**DATA FOR ANALYSIS**
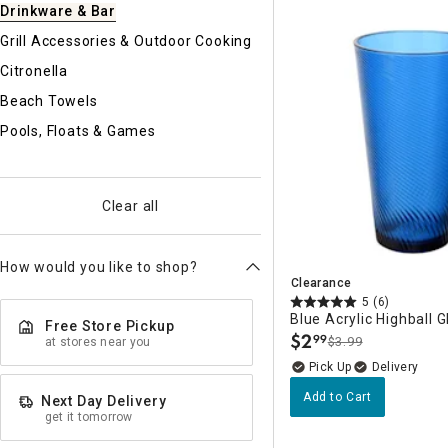
Drinkware & Bar
Ni
Grill Accessories & Outdoor Cooking
Citronella
Beach Towels
Pools, Floats & Games
Clear all
How would you like to shop?
Clearance
5
(6)
Blue Acrylic Highball G
Free Store Pickup
$
2
99
$3.99
at stores near you
.
Delivery
Add to Cart
Next Day Delivery
get it tomorrow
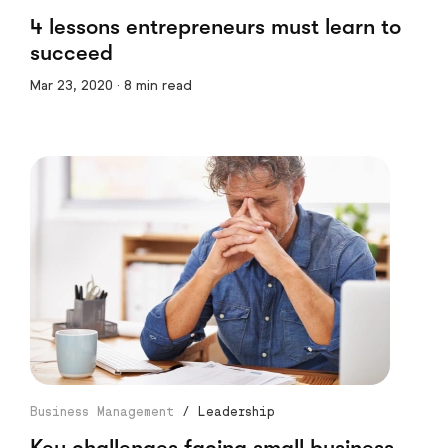
4 lessons entrepreneurs must learn to
succeed
Mar 23, 2020 · 8 min read
Business Management
/
Leadership
Key challenges facing small business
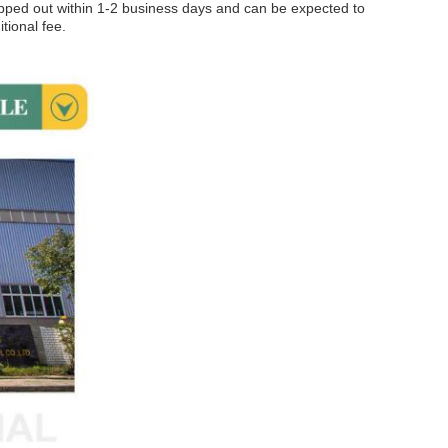
hipped out within 1-2 business days and can be expected to
tional fee.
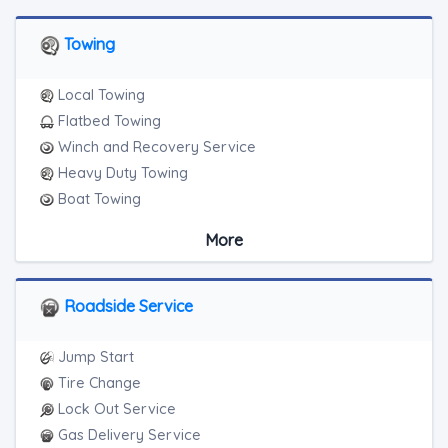
Towing
Local Towing
Flatbed Towing
Winch and Recovery Service
Heavy Duty Towing
Boat Towing
Medium Duty
More
Light Duty
Motorcycle Towing
RV Towing
Roadside Service
Heavy Duty Breakdown Service
Jump Start
Tire Change
Lock Out Service
Gas Delivery Service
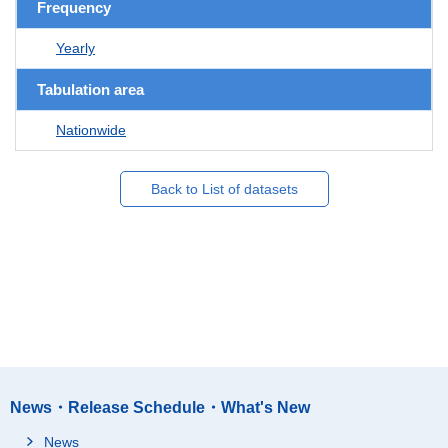
Frequency
Yearly
Tabulation area
Nationwide
Back to List of datasets
News・Release Schedule・What's New
News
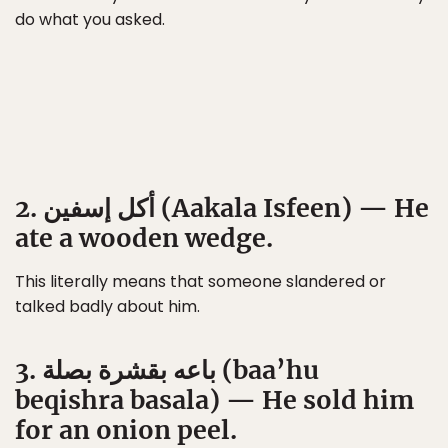
do what you asked.
2. أكل إسفين (Aakala Isfeen) — He
ate a wooden wedge.
This literally means that someone slandered or
talked badly about him.
3. باعه بقشرة بصلة (baa’hu
beqishra basala) — He sold him
for an onion peel.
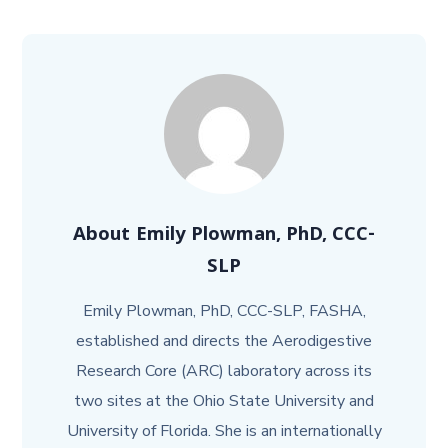
About
Emily Plowman, PhD, CCC-
SLP
Emily Plowman, PhD, CCC-SLP, FASHA,
established and directs the Aerodigestive
Research Core (ARC) laboratory across its
two sites at the Ohio State University and
University of Florida. She is an internationally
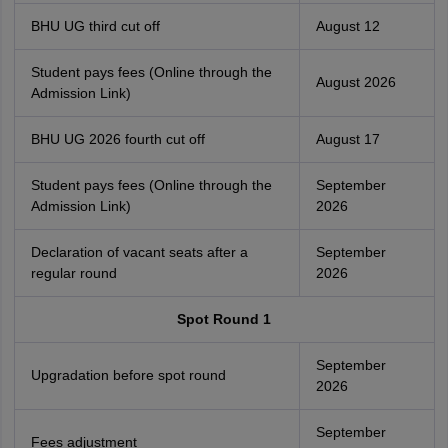
BHU UG third cut off
August 12
Student pays fees (Online through the
August 2026
Admission Link)
BHU UG 2026 fourth cut off
August 17
Student pays fees (Online through the
September
Admission Link)
2026
Declaration of vacant seats after a
September
regular round
2026
Spot Round 1
September
Upgradation before spot round
2026
September
Fees adjustment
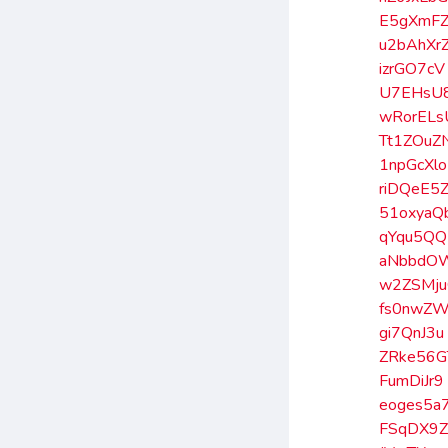
E5gXmF
u2bAhXr
izrGO7cV
U7EHsU
wRorELs
Tt1ZOuZ
1npGcXlo
riDQeE5
51oxyaQ
qYqu5Q
aNbbdO
w2ZSMj
fs0nwZ
gi7QnJ3u
ZRke56G
FumDiJr9
eoges5a
FSqDX9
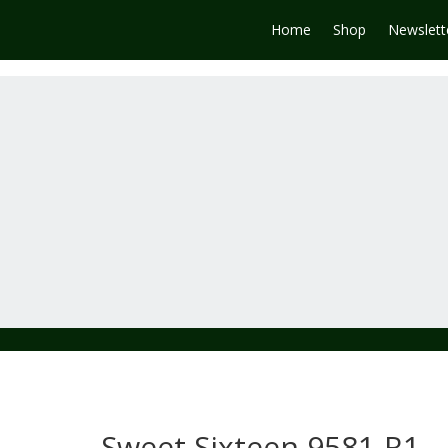
Home
Shop
Newslett
Sweet Sixteen 9581-R1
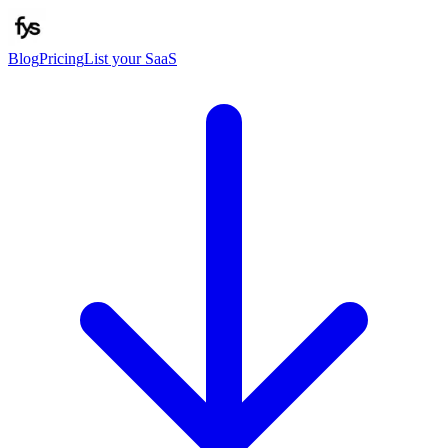
Blog
Pricing
List your SaaS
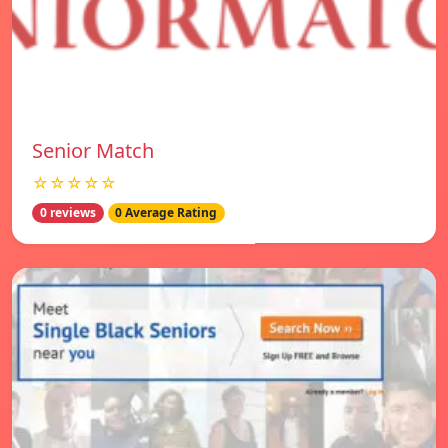
Senior Match
☆☆☆☆☆
0 reviews
0 Average Rating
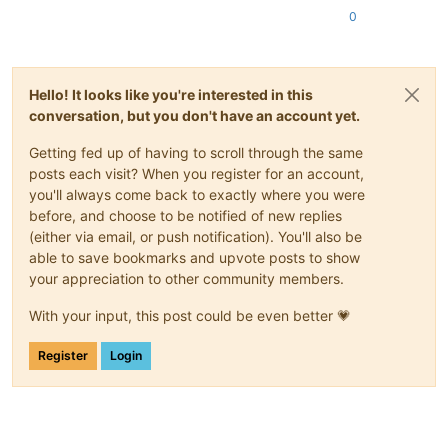
0
Hello! It looks like you're interested in this
conversation, but you don't have an account yet.
Getting fed up of having to scroll through the same
posts each visit? When you register for an account,
you'll always come back to exactly where you were
before, and choose to be notified of new replies
(either via email, or push notification). You'll also be
able to save bookmarks and upvote posts to show
your appreciation to other community members.
With your input, this post could be even better 💗
Register
Login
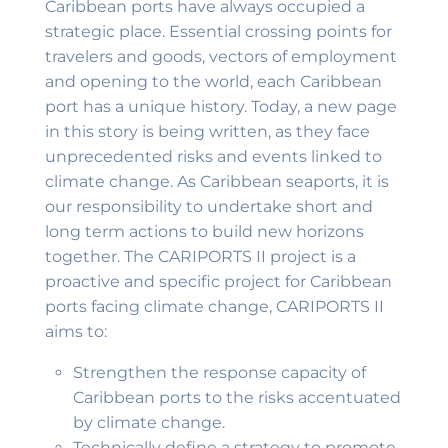
Caribbean ports have always occupied a
strategic place. Essential crossing points for
travelers and goods, vectors of employment
and opening to the world, each Caribbean
port has a unique history. Today, a new page
in this story is being written, as they face
unprecedented risks and events linked to
climate change. As Caribbean seaports, it is
our responsibility to undertake short and
long term actions to build new horizons
together. The CARIPORTS II project is a
proactive and specific project for Caribbean
ports facing climate change, CARIPORTS II
aims to:
Strengthen the response capacity of
Caribbean ports to the risks accentuated
by climate change.
Technically define a strategy to promote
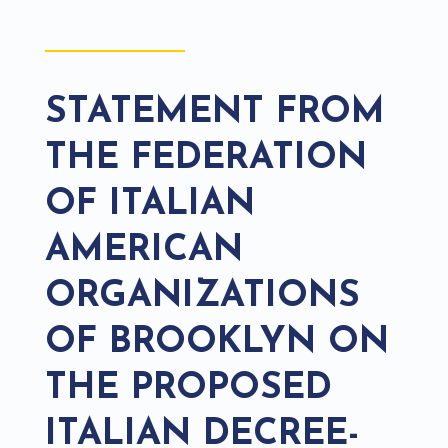
STATEMENT FROM
THE FEDERATION
OF ITALIAN
AMERICAN
ORGANIZATIONS
OF BROOKLYN ON
THE PROPOSED
ITALIAN DECREE-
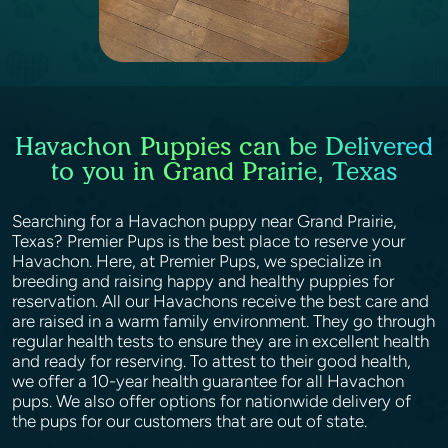
Havachon Puppies can be Delivered
to you in Grand Prairie, Texas
Searching for a Havachon puppy near Grand Prairie,
Texas? Premier Pups is the best place to reserve your
Havachon. Here, at Premier Pups, we specialize in
breeding and raising happy and healthy puppies for
reservation. All our Havachons receive the best care and
are raised in a warm family environment. They go through
regular health tests to ensure they are in excellent health
and ready for reserving. To attest to their good health,
we offer a 10-year health guarantee for all Havachon
pups. We also offer options for nationwide delivery of
the pups for our customers that are out of state.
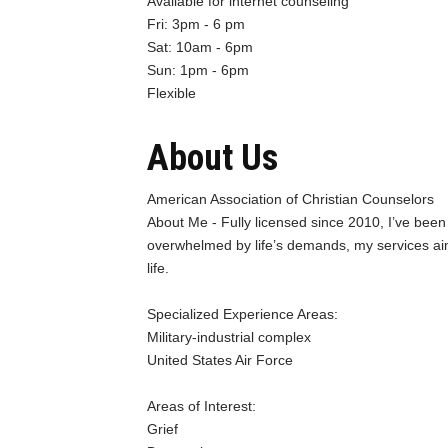
Available for internet counseling
Fri: 3pm - 6 pm
Sat: 10am - 6pm
Sun: 1pm - 6pm
Flexible
About Us
American Association of Christian Counselors
About Me - Fully licensed since 2010, I’ve been 
overwhelmed by life’s demands, my services aim 
life.
Specialized Experience Areas:
Military-industrial complex
United States Air Force
Areas of Interest:
Grief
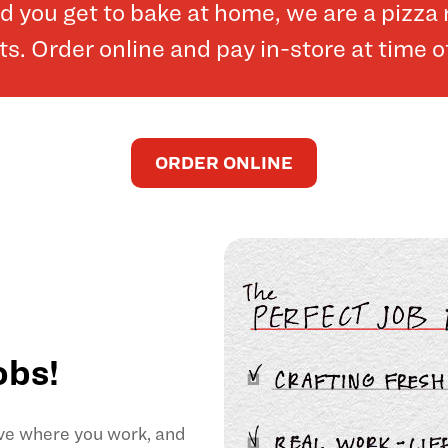
and you get to bake at home, we are a pizz
. Order online and pay in-store at time o
ORDER ONLINE
obs!
ove where you work, and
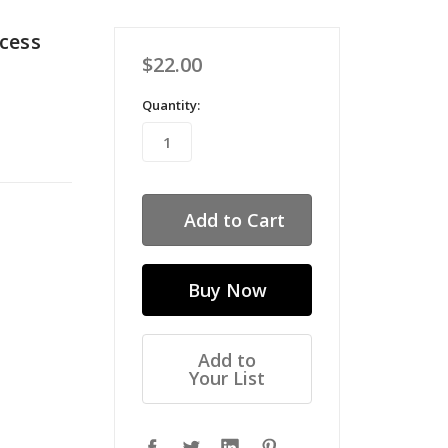
cess
$22.00
Quantity:
Add to
Your List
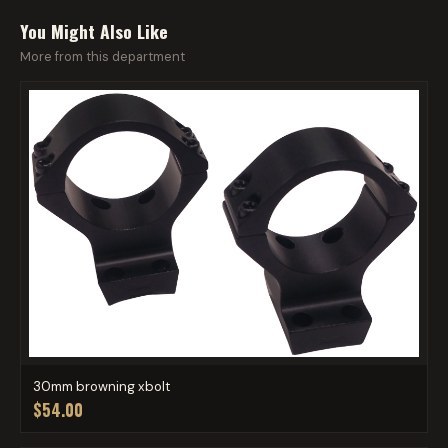
You Might Also Like
More from this department
30mm browning xbolt
$54.00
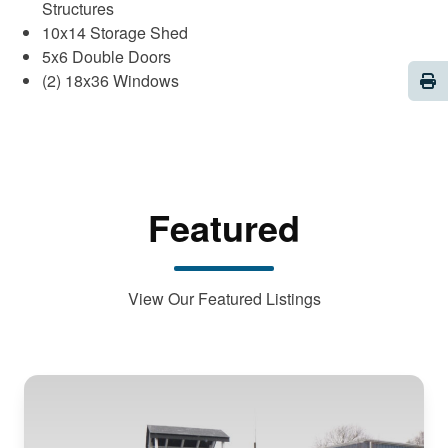
Structures
10x14 Storage Shed
5x6 Double Doors
Pri
(2) 18x36 Windows
Featured
View Our Featured Listings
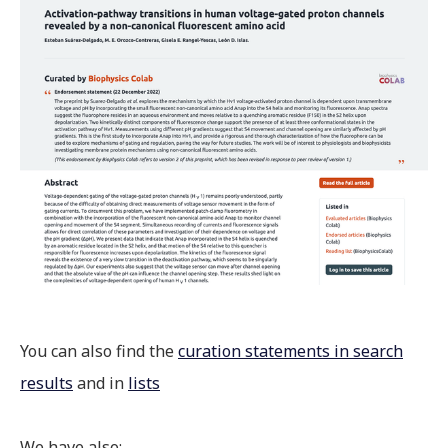
You can also find the
curation statements in search
results
and in
lists
We have also:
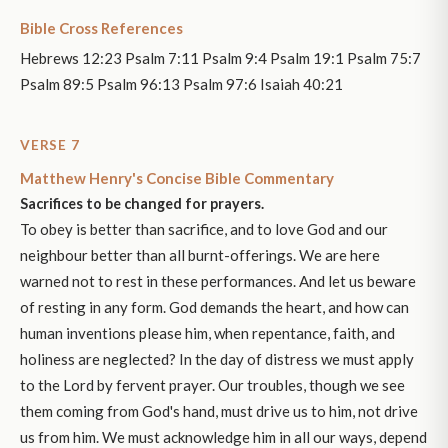
Bible Cross References
Hebrews 12:23 Psalm 7:11 Psalm 9:4 Psalm 19:1 Psalm 75:7
Psalm 89:5 Psalm 96:13 Psalm 97:6 Isaiah 40:21
VERSE 7
Matthew Henry's Concise Bible Commentary
Sacrifices to be changed for prayers.
To obey is better than sacrifice, and to love God and our
neighbour better than all burnt-offerings. We are here
warned not to rest in these performances. And let us beware
of resting in any form. God demands the heart, and how can
human inventions please him, when repentance, faith, and
holiness are neglected? In the day of distress we must apply
to the Lord by fervent prayer. Our troubles, though we see
them coming from God's hand, must drive us to him, not drive
us from him. We must acknowledge him in all our ways, depend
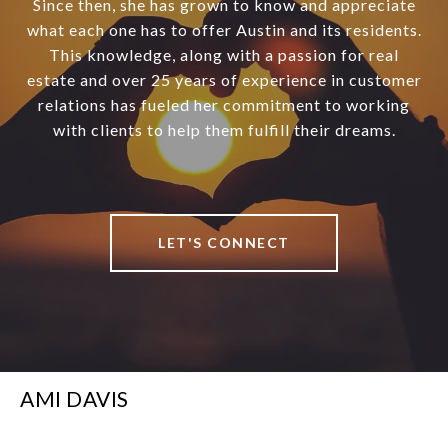
Since then, she has grown to know and appreciate
what each one has to offer Austin and its residents.
This knowledge, along with a passion for real
estate and over 25 years of experience in customer
relations has fueled her commitment to working
with clients to help them fulfill their dreams.
LET'S CONNECT
AMI DAVIS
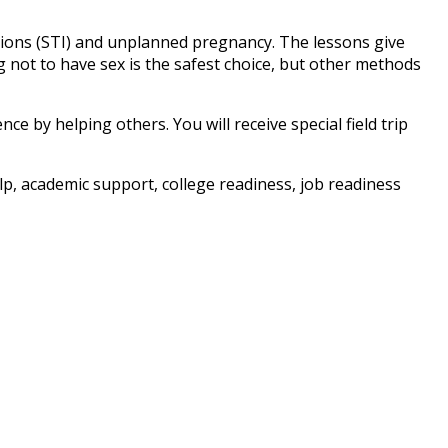
tions (STI) and unplanned pregnancy. The lessons give
not to have sex is the safest choice, but other methods
e by helping others. You will receive special field trip
, academic support, college readiness, job readiness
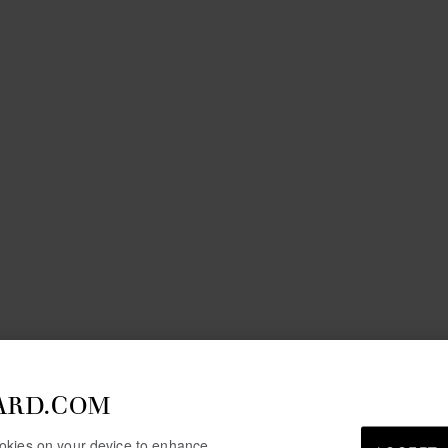
ARD.COM
cookies on your device to enhance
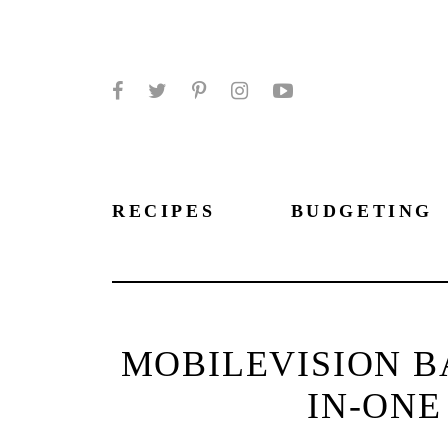
Facebook
Twitter
Pinterest
Instagram
YouTube
RECIPES
BUDGETING
MOBILEVISION B
IN-ONE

**REQUIRED ACTION**
Only the lines from the first line of the entries through the line containing "Motorcycle Towing" should be output, exactly as they are, without pictures.

**ANSWER SPACE**
Drinkware & Bar
Ni
Grill Accessories & Outdoor Cooking
Citronella
Beach Towels
Pools, Floats & Games
Clear all
How would you like to shop?
Clearance
5
(6)
Blue Acrylic Highball G
Free Store Pickup
$
2
99
$3.99
at stores near you
.
Delivery
Add to Cart
Next Day Delivery
get it tomorrow
4 lessons entrepreneurs must learn to
succeed
Mar 23, 2020 · 8 min read
Business Management
/
Leadership
Key challenges facing small business
hipped out within 1-2 business days and can be expected to
tional fee.
Towing
Local Towing
Flatbed Towing
Winch and Recovery Service
Heavy Duty Towing
Boat Towing
Medium Duty
More
Light Duty
Motorcycle Towing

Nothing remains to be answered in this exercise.